I’ve since applied what I’ve learnt to my Ham Goodies web-store – So, for a range of good quality (yet affordable) balun solutions – Please see my Ham Goodies website…

Firstly: There is no such thing as a Balum – Unless the “um” is you wondering just what they are, when/where to use them and what it needs to made from.

Firstly, when and where would you use a Balun or UnUn?

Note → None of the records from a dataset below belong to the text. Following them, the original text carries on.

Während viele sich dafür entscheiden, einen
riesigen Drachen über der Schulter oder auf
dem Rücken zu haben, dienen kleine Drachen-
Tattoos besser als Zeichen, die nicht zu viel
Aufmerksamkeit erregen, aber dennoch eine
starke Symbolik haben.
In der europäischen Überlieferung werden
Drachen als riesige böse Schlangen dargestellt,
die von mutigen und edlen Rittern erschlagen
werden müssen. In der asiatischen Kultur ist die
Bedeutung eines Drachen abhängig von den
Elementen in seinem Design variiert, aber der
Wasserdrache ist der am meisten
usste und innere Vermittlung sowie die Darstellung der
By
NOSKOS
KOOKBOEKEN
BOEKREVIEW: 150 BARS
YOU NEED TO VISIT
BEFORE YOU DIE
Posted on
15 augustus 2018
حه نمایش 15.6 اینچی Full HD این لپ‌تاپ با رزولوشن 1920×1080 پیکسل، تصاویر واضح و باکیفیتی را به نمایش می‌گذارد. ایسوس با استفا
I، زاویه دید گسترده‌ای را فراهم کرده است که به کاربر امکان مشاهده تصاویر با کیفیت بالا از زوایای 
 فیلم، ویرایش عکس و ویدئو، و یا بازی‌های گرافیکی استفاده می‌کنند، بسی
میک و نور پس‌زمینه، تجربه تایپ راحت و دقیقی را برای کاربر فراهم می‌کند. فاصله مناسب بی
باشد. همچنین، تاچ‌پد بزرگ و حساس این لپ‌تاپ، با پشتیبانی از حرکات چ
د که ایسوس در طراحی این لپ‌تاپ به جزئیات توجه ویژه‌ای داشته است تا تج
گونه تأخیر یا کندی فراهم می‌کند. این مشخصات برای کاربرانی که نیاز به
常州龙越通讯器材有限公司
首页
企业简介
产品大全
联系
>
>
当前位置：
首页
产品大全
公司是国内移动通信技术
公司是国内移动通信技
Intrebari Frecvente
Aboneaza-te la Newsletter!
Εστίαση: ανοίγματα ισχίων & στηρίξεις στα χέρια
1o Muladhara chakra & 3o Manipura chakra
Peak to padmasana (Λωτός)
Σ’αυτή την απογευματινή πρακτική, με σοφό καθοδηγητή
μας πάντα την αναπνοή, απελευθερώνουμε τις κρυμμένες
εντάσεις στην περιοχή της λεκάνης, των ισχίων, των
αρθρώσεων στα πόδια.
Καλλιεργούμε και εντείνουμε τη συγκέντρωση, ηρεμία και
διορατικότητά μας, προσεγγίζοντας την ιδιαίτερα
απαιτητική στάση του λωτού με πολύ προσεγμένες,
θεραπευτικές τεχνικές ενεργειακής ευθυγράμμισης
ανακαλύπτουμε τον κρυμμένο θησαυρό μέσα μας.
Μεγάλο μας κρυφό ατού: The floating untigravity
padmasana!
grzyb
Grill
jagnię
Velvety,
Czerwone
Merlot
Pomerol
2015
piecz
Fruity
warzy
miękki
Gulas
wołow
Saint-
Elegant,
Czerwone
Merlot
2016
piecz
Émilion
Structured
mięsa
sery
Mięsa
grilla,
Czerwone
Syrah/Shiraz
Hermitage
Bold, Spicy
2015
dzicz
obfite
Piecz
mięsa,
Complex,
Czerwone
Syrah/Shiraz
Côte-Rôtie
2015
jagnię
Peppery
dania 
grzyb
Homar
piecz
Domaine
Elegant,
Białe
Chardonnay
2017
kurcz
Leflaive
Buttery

  • 1:1 Current Balun – SO239 to Terminals
    At the centre of a conventional Dipole – To interface the Balanced Aerial to Unbalanced Coax. Also at the junction between Balanced Feeder (ladder-line) and Coax – eg: G5RV. Many G5RVs simply offer a plastic SO239 adaptor which the ladder-line directly connects to. It is strongly suggest that you put a 1:1 Current Balun at this point. Why not a 4:1? Well, the short answer is “depends” – but, in most cases, a 1:1 will be preferable.

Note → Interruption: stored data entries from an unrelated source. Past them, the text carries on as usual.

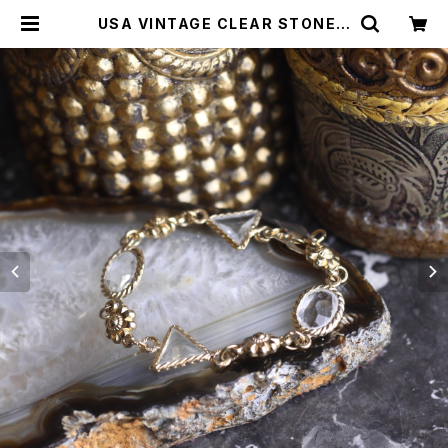
USA VINTAGE CLEAR STONE F
LOWER DESIGN CHAIN BRACE
LET/アメリカ古着クリアストーンお花
デザインチェーンブレスレット | Titti
Vintage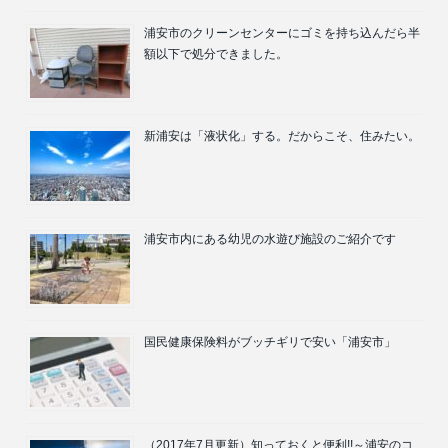
浦安市のクリーンセンターにゴミを持ち込んだら半
額以下で処分できました。
新浦安は「液状化」する。だからこそ、住みたい。
浦安市内にある幼児の水遊び施設のご紹介です
国民健康保険料がブッチギリで安い「浦安市」
（2017年7月更新）知っておくと便利!!～浦安のコ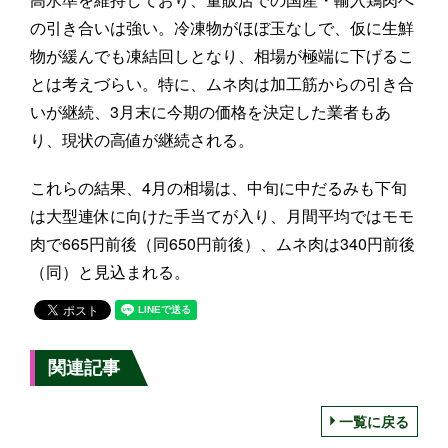
の引き合いは強い。冷凍物がほぼ玉なしで、仮に生鮮
物が緩んでも凍結回しとなり、相場が極端に下げるこ
とは考えづらい。特に、ムネ肉は加工筋からの引き合
いが継続、3月末に今期の価格を決定した業者もあ
り、現状の高値が継続される。
これらの結果、4月の相場は、中旬に中だるみも下旬
は大型連休に向けた手当てが入り、月間平均ではモモ
肉で665円前後（同650円前後）、ムネ肉は340円前後
（同）と見込まれる。
関連記事
一覧に戻る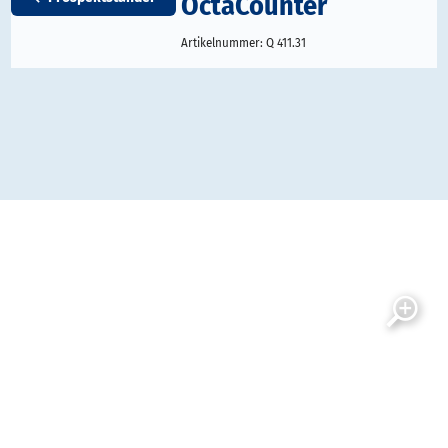
OctaCounter
Artikelnummer:
Q 411.31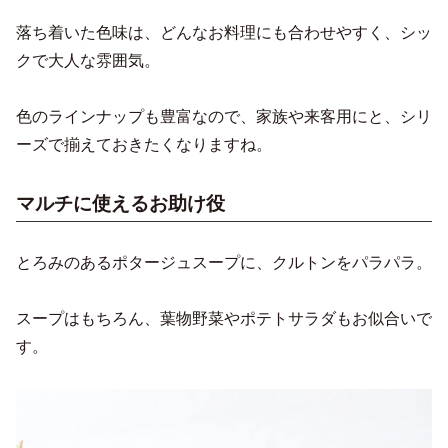
落ち着いた色味は、どんなお料理にも合わせやすく、シッ
クで大人な雰囲気。
色のラインナップも豊富なので、家族や来客用にと、シリ
ーズで揃えておきたくなりますね。
マルチに使えるお助け役
とろみのあるポタージュスープに、クルトンをパラパラ。
スープはもちろん、葉物野菜やポテトサラダもお似合いで
す。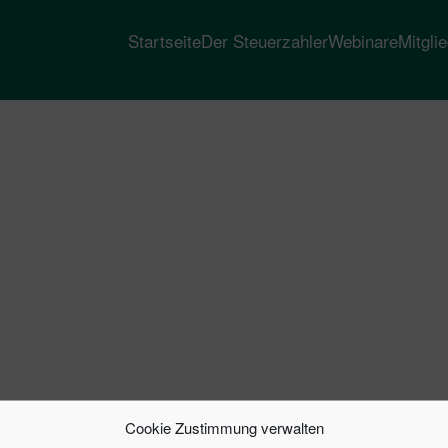
Startseite
Der Steuerzahler
Webinare
Mitgli
Cookie Zustimmung verwalten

  • 1:1 Line Isolator – SO239 to SO239
    At the base of a resonant vertical to reduce common-mode current on the feeder – Helps to prevent the outer of the coax from radiating. Can also be placed in the Shack behind your ATU/Radio to reduce noise pick-up from your coax cable. You may have seen/used an “ugly balun” which is simply many turns of coax about 4-6″ diameter – See the “Bottle Choke” section near the bottom of this page for details (and a note of caution).

    What Ferrite Core? – for 1:1 baluns/chokes/isolators
    For a simple 100w choke, 8 turns of RG174/RG316 on an FT140-43. For UK legal-limit (400w), 8 turns on FT240-43 will be resistive 6-30MHz and an ideal “all rounder”. For the lower bands, 8 turns on an FT240-31 will be resistive 3.5-30MHz while 12 turns will be resistive 2-15MHz. Cores can be stacked for increased power-handling and choking impedance.

  • 9:1 UnUn
    Feeding a random/long wire or at the base of a multi-band vertical. Generally, a bit of “random” wire presents a high impedance, so the 9:1 transformation makes life easier on whatever antenna matching unit you have.

  • 4:1 Voltage Balun
    At the feedpoint of an off-centre-fed Dipole, eg: Windom. Can also be used with a Delta Loop as these typically present 150-200ohms at the feedpoint. These types of balun may still require a Current Balun on the feeder – a Windom deliberately encourages a short section of coax to radiate before it is choked-off with a 1:1 Current Balun.

Why Not Just Buy Them?
You could just visit your local radio emporium (or online dealer) and buy something off-the-shelf. But, building your own equipment has always been part of the Ham Radio hobby and does offer several advantages:

  • It’s educational – You’ll learn from your mistakes, what works, what doesn’t and be able to help others in the future

  • It’s cheaper – Us radio hams are a penny-pinching bunch and every little helps

  • Quality control – You know how good the item is because you’ve built it to your needs

Shown here is a £37 box of tricks from LDG – It’s a simple 1:1 Balun used with a resonant dipole (or G5RV coax>ladder-line join).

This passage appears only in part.